La deuxième erreur consisterait à élargir l'Union européenne sans condition et sans la réformer, au prétexte que c'est notre intérêt géopolitique ou que nous le devons à la Moldavie ou à l'Ukraine, du fait de leur combat acharné pour leur liberté, leur souveraineté et les valeurs européennes. Élargir sans réformer, ce serait nous condamner à l'impuissance et aggraver les pesanteurs que nous connaissons. On ne peut pas se payer le luxe de fonctionner à trente ou trente-cinq comme nous peinons déjà à fonctionner à vingt-sept.

L'heure est à la clarification de notre Union européenne.
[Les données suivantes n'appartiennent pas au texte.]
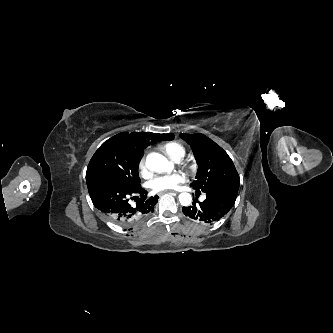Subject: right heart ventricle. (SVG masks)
<instances>
[{
  "label": "right heart ventricle",
  "instance_id": "e07e8e85",
  "mask_svg": "<svg viewBox=\"0 0 333 333\" xmlns=\"http://www.w3.org/2000/svg\"><path fill=\"white\" fill-rule=\"evenodd\" d=\"M165 154L172 160H181L185 156V149L177 142H169L163 146Z\"/></svg>",
  "mask_w": 333,
  "mask_h": 333
}]
</instances>
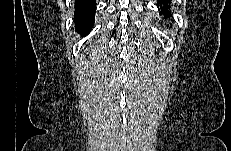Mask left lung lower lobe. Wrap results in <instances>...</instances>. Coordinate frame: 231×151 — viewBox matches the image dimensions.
Listing matches in <instances>:
<instances>
[{"label":"left lung lower lobe","mask_w":231,"mask_h":151,"mask_svg":"<svg viewBox=\"0 0 231 151\" xmlns=\"http://www.w3.org/2000/svg\"><path fill=\"white\" fill-rule=\"evenodd\" d=\"M170 4H171V0H157V6L160 7L161 9L160 15L163 14L165 19L170 17L171 14V11H169Z\"/></svg>","instance_id":"1"}]
</instances>
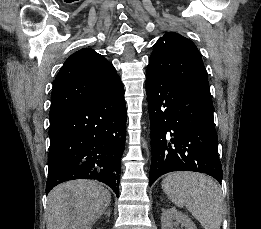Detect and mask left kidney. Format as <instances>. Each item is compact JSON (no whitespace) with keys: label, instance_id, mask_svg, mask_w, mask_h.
<instances>
[{"label":"left kidney","instance_id":"1","mask_svg":"<svg viewBox=\"0 0 261 229\" xmlns=\"http://www.w3.org/2000/svg\"><path fill=\"white\" fill-rule=\"evenodd\" d=\"M184 227V229H197L193 221L181 213V211H176L175 207L173 209H163L161 215V229H174V227Z\"/></svg>","mask_w":261,"mask_h":229}]
</instances>
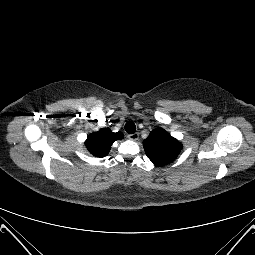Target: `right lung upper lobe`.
Returning <instances> with one entry per match:
<instances>
[{
    "instance_id": "right-lung-upper-lobe-1",
    "label": "right lung upper lobe",
    "mask_w": 255,
    "mask_h": 255,
    "mask_svg": "<svg viewBox=\"0 0 255 255\" xmlns=\"http://www.w3.org/2000/svg\"><path fill=\"white\" fill-rule=\"evenodd\" d=\"M123 138L121 132L113 133L109 128L100 129L91 133L85 141L88 151L96 157H104L108 154L114 141Z\"/></svg>"
}]
</instances>
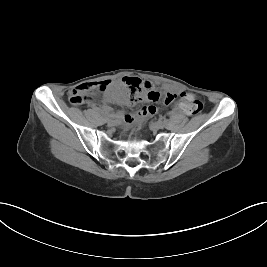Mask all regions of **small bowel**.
Segmentation results:
<instances>
[{
  "label": "small bowel",
  "instance_id": "small-bowel-1",
  "mask_svg": "<svg viewBox=\"0 0 267 267\" xmlns=\"http://www.w3.org/2000/svg\"><path fill=\"white\" fill-rule=\"evenodd\" d=\"M101 83H103V82H90V83H87V84H89V86L92 88V90H98L99 89V85ZM163 88L165 90H167V91H170L171 94H175V95L184 94L180 89H177V88H172L170 86H164ZM71 91L69 92V94L71 93ZM111 97L118 104L128 105L127 95H126V93L124 91H122L120 89L114 91L111 94ZM99 109H101V110H103L105 112H109L110 111V107L108 105H106V104H101L99 106ZM173 110L175 112H179V111L183 110L182 103L176 105ZM156 111L157 110H156V108L154 106H144L137 113H135V114H133V113L125 114V115H122V118L126 123H132L137 118H143L145 116L153 115V114L156 113Z\"/></svg>",
  "mask_w": 267,
  "mask_h": 267
}]
</instances>
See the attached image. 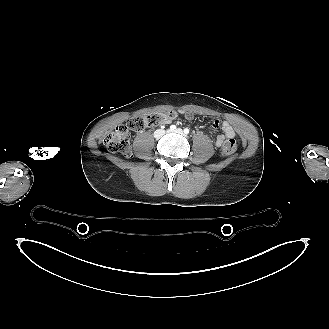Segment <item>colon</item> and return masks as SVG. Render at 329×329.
<instances>
[{
  "instance_id": "colon-1",
  "label": "colon",
  "mask_w": 329,
  "mask_h": 329,
  "mask_svg": "<svg viewBox=\"0 0 329 329\" xmlns=\"http://www.w3.org/2000/svg\"><path fill=\"white\" fill-rule=\"evenodd\" d=\"M176 117L174 112L148 113L131 117L127 122L119 124L113 131L104 138V145L113 153H118L125 158H130L132 149L130 144V131L139 132L149 127L158 126L167 120ZM237 148V141L234 138L226 139L221 145V154L232 155Z\"/></svg>"
}]
</instances>
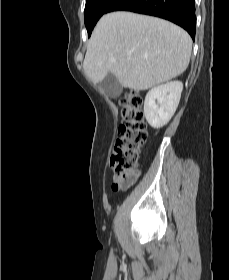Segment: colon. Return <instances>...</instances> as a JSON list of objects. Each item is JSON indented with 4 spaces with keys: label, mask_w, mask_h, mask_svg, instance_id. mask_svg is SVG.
<instances>
[{
    "label": "colon",
    "mask_w": 229,
    "mask_h": 280,
    "mask_svg": "<svg viewBox=\"0 0 229 280\" xmlns=\"http://www.w3.org/2000/svg\"><path fill=\"white\" fill-rule=\"evenodd\" d=\"M142 103L141 95L134 91L120 98L122 123L110 157L116 188L133 185L138 176L139 153L147 140Z\"/></svg>",
    "instance_id": "colon-1"
}]
</instances>
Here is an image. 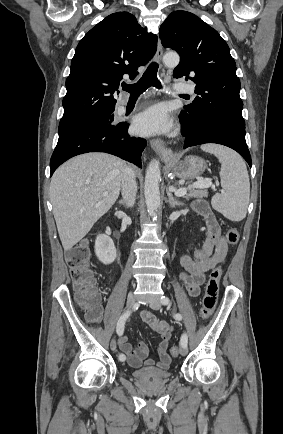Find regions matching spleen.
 Listing matches in <instances>:
<instances>
[{
  "mask_svg": "<svg viewBox=\"0 0 283 434\" xmlns=\"http://www.w3.org/2000/svg\"><path fill=\"white\" fill-rule=\"evenodd\" d=\"M215 155L221 163L220 178L223 191L212 198V207L232 221L246 217L250 197V182L243 159L233 150L216 144L201 146Z\"/></svg>",
  "mask_w": 283,
  "mask_h": 434,
  "instance_id": "obj_1",
  "label": "spleen"
}]
</instances>
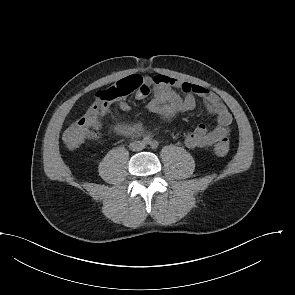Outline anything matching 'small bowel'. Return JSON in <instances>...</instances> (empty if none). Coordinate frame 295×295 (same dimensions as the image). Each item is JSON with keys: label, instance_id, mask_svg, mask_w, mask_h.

Elle doit s'élargir, repenser très profondément sa gouvernance et ses grandes politiques historiques – la politique de cohésion, le fonctionnement du marché intérieur, la politique agricole commune –, intégrer davantage les politiques économiques et avoir plus d'exigences encore sur l'État de droit.

Telles sont, madame la présidente, les bases de la proposition de résolution européenne qui a été adoptée en commission des affaires européennes et qui est aujourd'hui reprise par le président Bourlanges.